Gary L. Horowitz, MD, chair of the CAP Chemistry Resource Committee, didn’t exactly feel he was onto a scintillating topic two years ago when the Clinical and Laboratory Standards Institute asked him to lead an update of its standard document on reference intervals.
To prepare to chair the working group, he sat down with a copy of CLSI’s C28-A2, “Defining, Establishing, and Verifying Reference Intervals in the Clinical Laboratory.” Though it sets the gold standard in the field, it’s not the most exciting reading, he confessed in a talk at the CAP ’08 meeting. But reference intervals, the ranges of values for a laboratory test that are associated with defined states of health, are not a trivial subject: Invalid ones can lead to patients’ being taken off medication when they shouldn’t, being discharged too early, or to other negative outcomes.
C28-A3, the updated version of the reference interval report, not only adds guidelines on decision limits and re-emphasizes the importance of validating reference intervals, but also outlines new and more manageable protocols for labs to accomplish the task, said Dr. Horowitz, director of clinical chemistry at Beth Israel Deaconess Medical Center, Boston, and associate professor of pathology at Harvard Medical School.
“Every lab in this country is more than capable of validating the reference levels they’re using. It is very difficult to establish them, but validating them is becoming very straightforward.” An exciting but little-known CAP program—the Reference Range Service—gives labs even more powerful tools to have confidence in their reference intervals, he added.
One of the important changes in the new standard document is the introduction of the concept of decision limits: tests with national guidelines, for which traditional, laboratory—specific reference intervals do not apply. Cholesterol, hemoglobin A1c, neonatal bilirubin, glucose, urine albumin, and creatinine are tests “where accuracy trumps peer group assessment, where it’s not good enough to be just as good as your peers, and you don’t want to establish your own reference intervals—they would be counterproductive,” Dr. Horowitz said.
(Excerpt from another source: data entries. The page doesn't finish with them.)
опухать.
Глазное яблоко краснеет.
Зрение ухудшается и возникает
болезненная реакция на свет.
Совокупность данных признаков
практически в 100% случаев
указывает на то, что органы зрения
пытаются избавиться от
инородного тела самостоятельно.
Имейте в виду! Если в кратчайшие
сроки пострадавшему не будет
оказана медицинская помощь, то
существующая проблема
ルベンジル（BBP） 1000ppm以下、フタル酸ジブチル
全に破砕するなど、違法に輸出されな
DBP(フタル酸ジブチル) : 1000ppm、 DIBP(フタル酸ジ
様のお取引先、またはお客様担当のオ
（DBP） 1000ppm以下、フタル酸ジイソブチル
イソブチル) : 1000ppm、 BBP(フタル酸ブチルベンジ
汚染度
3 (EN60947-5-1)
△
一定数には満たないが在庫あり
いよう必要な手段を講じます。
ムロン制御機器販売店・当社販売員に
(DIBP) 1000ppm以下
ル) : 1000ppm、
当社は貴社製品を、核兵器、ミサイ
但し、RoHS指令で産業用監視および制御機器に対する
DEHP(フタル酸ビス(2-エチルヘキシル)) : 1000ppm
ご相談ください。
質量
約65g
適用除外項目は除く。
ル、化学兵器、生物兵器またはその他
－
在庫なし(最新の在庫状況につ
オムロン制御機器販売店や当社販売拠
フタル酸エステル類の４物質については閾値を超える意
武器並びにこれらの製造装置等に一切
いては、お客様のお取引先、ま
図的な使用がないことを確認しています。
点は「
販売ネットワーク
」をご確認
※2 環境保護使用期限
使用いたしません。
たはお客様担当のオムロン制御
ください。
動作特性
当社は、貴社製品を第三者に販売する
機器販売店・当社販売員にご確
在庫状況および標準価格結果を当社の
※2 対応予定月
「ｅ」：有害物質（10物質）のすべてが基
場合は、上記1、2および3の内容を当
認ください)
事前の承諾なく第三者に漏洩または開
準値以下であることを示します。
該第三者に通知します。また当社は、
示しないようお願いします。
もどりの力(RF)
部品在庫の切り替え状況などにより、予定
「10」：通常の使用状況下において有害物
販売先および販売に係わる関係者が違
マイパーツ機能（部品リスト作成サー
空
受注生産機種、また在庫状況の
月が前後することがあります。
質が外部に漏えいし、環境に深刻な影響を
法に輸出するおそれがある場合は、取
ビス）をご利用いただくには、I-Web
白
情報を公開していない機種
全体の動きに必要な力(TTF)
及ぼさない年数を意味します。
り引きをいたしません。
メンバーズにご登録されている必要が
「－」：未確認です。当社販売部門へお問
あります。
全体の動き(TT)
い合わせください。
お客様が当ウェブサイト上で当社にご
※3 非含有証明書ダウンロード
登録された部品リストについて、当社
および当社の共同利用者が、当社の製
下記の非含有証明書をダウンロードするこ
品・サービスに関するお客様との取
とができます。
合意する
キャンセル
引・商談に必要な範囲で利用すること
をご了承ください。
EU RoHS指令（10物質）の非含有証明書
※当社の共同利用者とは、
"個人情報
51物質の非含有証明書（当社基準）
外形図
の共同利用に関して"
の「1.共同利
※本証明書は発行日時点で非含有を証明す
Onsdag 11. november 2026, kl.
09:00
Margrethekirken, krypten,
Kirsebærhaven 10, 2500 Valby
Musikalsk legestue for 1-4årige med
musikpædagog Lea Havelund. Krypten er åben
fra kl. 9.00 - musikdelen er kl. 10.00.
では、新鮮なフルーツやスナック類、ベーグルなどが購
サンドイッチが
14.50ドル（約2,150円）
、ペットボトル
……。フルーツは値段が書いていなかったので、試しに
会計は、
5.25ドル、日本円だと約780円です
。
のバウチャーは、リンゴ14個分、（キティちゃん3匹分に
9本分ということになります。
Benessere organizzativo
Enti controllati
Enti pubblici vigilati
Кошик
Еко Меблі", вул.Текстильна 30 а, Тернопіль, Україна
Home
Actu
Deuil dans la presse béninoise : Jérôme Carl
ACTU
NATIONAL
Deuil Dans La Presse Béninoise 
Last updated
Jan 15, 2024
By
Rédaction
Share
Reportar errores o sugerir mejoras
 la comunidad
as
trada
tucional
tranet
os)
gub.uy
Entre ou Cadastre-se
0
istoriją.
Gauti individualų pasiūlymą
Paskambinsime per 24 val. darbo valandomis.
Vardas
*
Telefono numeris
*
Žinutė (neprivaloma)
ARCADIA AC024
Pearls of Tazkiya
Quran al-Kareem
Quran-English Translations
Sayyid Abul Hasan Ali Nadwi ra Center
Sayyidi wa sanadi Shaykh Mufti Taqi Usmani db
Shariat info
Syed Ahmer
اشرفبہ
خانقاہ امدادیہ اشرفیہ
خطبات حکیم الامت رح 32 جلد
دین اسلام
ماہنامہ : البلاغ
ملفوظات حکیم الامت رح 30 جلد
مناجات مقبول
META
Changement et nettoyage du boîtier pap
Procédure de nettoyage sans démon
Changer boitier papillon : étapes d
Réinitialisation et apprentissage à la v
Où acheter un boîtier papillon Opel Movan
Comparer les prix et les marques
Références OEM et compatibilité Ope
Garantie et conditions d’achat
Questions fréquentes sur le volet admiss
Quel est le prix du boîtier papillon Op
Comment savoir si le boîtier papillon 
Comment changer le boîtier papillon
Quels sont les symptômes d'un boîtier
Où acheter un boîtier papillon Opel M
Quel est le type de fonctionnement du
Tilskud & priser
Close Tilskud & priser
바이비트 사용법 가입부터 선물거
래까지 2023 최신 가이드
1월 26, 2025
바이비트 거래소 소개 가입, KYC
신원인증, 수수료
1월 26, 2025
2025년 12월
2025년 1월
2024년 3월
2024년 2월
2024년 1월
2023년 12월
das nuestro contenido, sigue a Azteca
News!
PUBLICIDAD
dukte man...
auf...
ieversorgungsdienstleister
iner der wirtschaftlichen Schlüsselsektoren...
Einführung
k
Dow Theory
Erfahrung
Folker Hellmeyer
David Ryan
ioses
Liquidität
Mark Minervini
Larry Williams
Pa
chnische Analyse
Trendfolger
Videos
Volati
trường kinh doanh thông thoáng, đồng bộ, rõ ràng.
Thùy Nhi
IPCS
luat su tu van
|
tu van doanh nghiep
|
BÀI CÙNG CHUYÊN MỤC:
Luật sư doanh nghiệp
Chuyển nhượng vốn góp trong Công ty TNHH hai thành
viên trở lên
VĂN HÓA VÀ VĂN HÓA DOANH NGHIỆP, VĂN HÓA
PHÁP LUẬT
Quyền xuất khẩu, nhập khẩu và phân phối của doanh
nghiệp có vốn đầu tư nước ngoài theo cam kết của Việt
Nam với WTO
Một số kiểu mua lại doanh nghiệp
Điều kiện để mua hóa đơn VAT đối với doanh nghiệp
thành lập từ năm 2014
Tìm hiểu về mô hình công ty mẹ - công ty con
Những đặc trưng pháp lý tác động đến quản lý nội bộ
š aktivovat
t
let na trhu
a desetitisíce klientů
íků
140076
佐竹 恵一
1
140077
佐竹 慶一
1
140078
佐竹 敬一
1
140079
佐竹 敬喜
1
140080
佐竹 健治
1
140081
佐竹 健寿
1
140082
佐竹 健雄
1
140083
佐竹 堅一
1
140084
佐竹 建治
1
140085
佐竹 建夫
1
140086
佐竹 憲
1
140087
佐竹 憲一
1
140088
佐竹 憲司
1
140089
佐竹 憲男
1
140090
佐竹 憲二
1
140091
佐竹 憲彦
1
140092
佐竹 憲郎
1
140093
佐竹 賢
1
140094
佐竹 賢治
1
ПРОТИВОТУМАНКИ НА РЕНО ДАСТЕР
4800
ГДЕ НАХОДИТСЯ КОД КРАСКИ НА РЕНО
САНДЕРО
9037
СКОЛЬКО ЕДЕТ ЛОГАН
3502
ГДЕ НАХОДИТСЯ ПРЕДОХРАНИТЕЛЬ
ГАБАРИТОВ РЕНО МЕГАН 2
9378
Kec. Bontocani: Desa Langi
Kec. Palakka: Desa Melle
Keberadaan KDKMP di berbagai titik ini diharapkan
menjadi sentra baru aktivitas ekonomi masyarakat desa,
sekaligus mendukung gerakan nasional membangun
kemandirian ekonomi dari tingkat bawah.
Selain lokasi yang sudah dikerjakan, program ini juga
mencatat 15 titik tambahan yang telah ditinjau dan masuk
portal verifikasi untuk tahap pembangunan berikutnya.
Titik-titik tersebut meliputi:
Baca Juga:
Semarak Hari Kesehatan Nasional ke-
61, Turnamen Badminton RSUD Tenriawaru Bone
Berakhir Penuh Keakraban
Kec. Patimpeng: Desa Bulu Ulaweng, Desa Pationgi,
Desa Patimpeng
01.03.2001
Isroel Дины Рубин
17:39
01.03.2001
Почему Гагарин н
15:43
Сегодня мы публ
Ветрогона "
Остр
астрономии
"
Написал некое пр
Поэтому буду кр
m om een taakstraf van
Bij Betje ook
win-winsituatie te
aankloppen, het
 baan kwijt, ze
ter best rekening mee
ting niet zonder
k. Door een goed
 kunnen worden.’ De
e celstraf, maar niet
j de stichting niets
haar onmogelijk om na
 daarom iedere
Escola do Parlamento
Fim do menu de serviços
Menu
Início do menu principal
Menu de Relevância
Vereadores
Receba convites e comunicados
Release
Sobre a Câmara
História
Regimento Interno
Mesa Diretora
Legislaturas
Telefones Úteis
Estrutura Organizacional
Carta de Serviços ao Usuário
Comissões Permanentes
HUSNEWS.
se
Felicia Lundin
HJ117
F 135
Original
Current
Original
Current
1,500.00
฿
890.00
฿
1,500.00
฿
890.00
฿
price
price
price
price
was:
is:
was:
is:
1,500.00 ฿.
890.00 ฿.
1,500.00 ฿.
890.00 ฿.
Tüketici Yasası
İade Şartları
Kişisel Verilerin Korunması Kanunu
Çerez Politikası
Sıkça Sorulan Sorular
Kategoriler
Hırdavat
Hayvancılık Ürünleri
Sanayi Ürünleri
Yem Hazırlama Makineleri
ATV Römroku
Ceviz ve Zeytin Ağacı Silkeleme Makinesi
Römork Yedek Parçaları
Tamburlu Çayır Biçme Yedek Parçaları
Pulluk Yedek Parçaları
He pointed to CAP Surveys data from anonymized testing platforms for hemoglobin A1c that suggest there is a problem with accuracy in some cases. Using the reference method in the example, the true value was 8.4 percent, yet more than 50 percent of one analyzer’s results were less than 7.9 percent, while another analyzer’s results for 250 labs had more than 50 percent of values over 8.7 percent. (See “Hemoglobin A1c data”) (PDF, 1.6 MB) “That’s not too good, and yet because the CAP has traditionally done peer-group grading, that was deemed acceptable.”
The question, he said, is whether those labs even know that what they’re doing is not that accurate. “There are some instruments out there that are not performing adequately.” It’s not the individual laboratory that is at fault, he stressed. “We’ve identified the manufacturers and we want to encourage them to improve their assays. The best way we [the CAP] can accomplish that is to share our data and to give manufacturers advance warning that, for assays where we’re using real patient material, we’re moving from peer-group grading to accuracy grading.”
Similarly, with a Survey of neonatal bilirubin testing performance, the reference value of the Survey sample was 21.7 mg/dL and Dr. Horowitz’s laboratory’s mean value was 22.8, “so we were okay by the criterion of acceptable clinical performance within 10 percent. But for one platform, more than 50 percent of the laboratories had values that were greater than 10 percent from the truth, even though they were acceptable using peer group criteria.” Again, the pressure should be on the manufacturers to address this, he said. “I can tell you that two platforms over the last two years have had problems where the mean values have been off by roughly 20 percent.”
With neonatal bilirubin, guidelines came out in 2004 that are used by neonatologists and obstetrician/gynecologists across the country to help decide when to discharge infants from the hospital, Dr. Horowitz pointed out (Management of hyperbilirubinemia in the newborn infant 35 or more weeks of gestation. Pediatrics. 2004;114:297–316). “The authors carefully reviewed a lot of data. What they determined is, for example, that a bilirubin of greater than 8 mg/dL in a 24-hour-old neonate is above the 95th percentile and requires careful monitoring; at 48 hours, the 95th percentile is 13 mg/dL. In the old days, laboratories focused on neonatal bilirubins at three days, where the critical values were close to 20. Now we really do have to be concerned about bilirubins that are much lower, because babies are getting discharged from the hospital much sooner, and we have to make sure our methods match the methods that were used to establish these national guidelines.”
For analytes where national guidelines do not exist, the CLSI document describes three ways to establish reference intervals: traditional methods, multicenter trials, and transference from existing reference intervals, Dr. Horowitz said.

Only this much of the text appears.